# Collection of Hard Core Double Century Patches from So Cal - circa 1980s



## bikemonkey (Dec 7, 2021)

I acquired this collection a few years ago and thought I would share some photos. I also have a snippet of history included on two people whose names appear on several of the patches. I am hoping it will be of interest to you folks on the west coast - so jealous of all of the bicycle culture out there.

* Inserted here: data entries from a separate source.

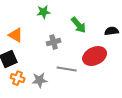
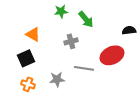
green arrow: (79, 25) -> (86, 19), moved
orange cross: (18, 78) -> (28, 84), moved

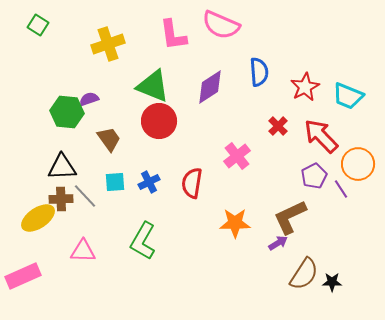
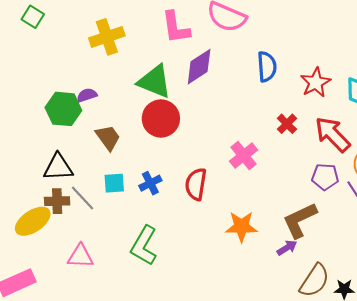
purple diamond: (210, 87) -> (199, 67), moved
purple pentagon: (314, 176) -> (325, 177), turned 30

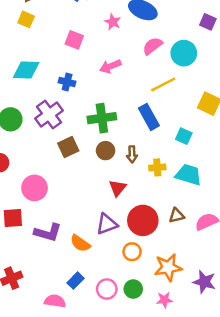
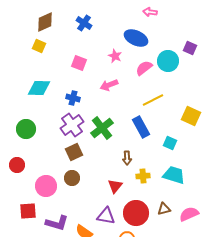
pink star: (113, 22) -> (115, 56), moved
cyan circle: (184, 53) -> (168, 61), moved
purple cross: (49, 115) -> (72, 125), moved
green cross: (102, 118) -> (102, 128), turned -30
brown circle: (106, 151) -> (72, 178), moved
yellow cross: (157, 167) -> (143, 176), moved
purple triangle: (107, 224) -> (106, 216), turned 30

I am posting it in here as I did not see a better forum - I would suppose these folks were riding "lightweights'" on these rides.🙂

From the interwebs on Ruth Barnes:

_"We first met Ruth on a Wheelmen ride in 1971. From the beginning, it was obvious that Ruth was an exceptional rider and held her own with the very best of the men riders. She was always in the lead and was incredibly competitive. She wanted to be the best women rider around. Those were the days when women were never taken seriously. Ruth would prove everyone wrong....We think that in terms of Ruth’s cycling life, her greatest achievement was the fact that Ruth was the first woman to ride our club’s Grand Tour Triple Century. In 1973 she achieved the unthinkable and showed everyone that women are strong and can do whatever they set their minds to..."_

And this on Jim Watrous:

_"When nearly 200 cyclists signed up to participate in the Hemet Double Century and Century cycling events on Saturday, Jim Watrous was there before dawn to see that the ride was as smooth as could be. As director for 26 of the event’s 47-year history, Watrous spent countless hours preparing the courses and securing volunteers to help..."_


----------



## jimbo53 (Dec 7, 2021)

WOW-those patches represent a committment to long distance riding I cannot personally imagine. In awe... Thanks for sharing


----------



## cyclingday (Dec 17, 2021)

Yeah, that’s a neat collection.
I did the ride on the first patch.
Rosarito-Ensenada 50 miler 1982.
Those Mexico rides in the 80’s were a blast.
My favorite one, was the Tecate-Ensenada 75 miler.
Never attempted a Double Century.
That sounds like a torture test now. Lol!
The one I always wanted to do, but never did, was the Mojave by Moonlight ride.
I believe it was a Century Ride held on a full moon night out in the desert.


----------